Logarithmic identities are equivalent expressions that involve logarithms. One of the most fundamental identities is that a logarithm of a number to its own base equals that number itself. In mathematical terms, this is expressed as \(\text{{log}}_b(b^x) = x\). This identity is particularly helpful when simplifying logarithmic expressions because it provides a direct method to convert between logarithmic and exponential forms.

To apply this concept to the exercise, remember that \(5^{\log_5 19}\) can be directly simplified to 19, because according to the identity, an exponent and a logarithm with the same base will effectively 'cancel' each other out. Hence, simplifying logarithms often involves looking for such opportunities to apply this identity to make the expression easier to manage.

Logarithms have unique properties that make them manageable and versatile in mathematical operations. One of the essential properties is the power rule, which states that \(\text{{log}}_b(m^n) = n \times \text{{log}}_b(m)\). This allows us to take an exponent and move it to the front of the logarithm, turning multiplication inside of the logarithm into multiplication outside of it.

For the exercise, this property simplifies the second term, \(\text{{log}}_7(7^3)\). The exponent can come out in front of the log, giving us \(3 \times \text{{log}}_7(7)\), and since the log base is the same as the number, it further simplifies down to 3. The power rule and understanding how to simplify logarithmic expressions using these properties allow for the streamlined solving of complex logarithmic equations.

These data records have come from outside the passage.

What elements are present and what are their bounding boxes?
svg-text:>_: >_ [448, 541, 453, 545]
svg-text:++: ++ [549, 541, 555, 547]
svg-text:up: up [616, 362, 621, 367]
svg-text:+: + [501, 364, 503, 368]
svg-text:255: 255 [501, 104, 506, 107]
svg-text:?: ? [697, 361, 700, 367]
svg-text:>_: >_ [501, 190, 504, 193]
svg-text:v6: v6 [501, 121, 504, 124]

Exponential and logarithmic functions are inverses of each other. This means that if an exponential function represents continuous growth or decay, the corresponding logarithmic function will represent the time it takes for a certain amount of growth or decay to occur. The inverse nature is marked by the identity \(b^{\log_b x} = x\) for any x > 0 and b > 0, where b ≠ 1.

The exercise provided showcases the inverse relationship beautifully. The first term is an example of an exponential function being simplified by using the inverse logarithmic function. This inverse behavior underscores why the logarithm operation undoes the exponential one, and vice versa, a fundamental concept critical for understanding transformations between exponential and logarithmic forms, which is frequently used in calculus, physics, and engineering.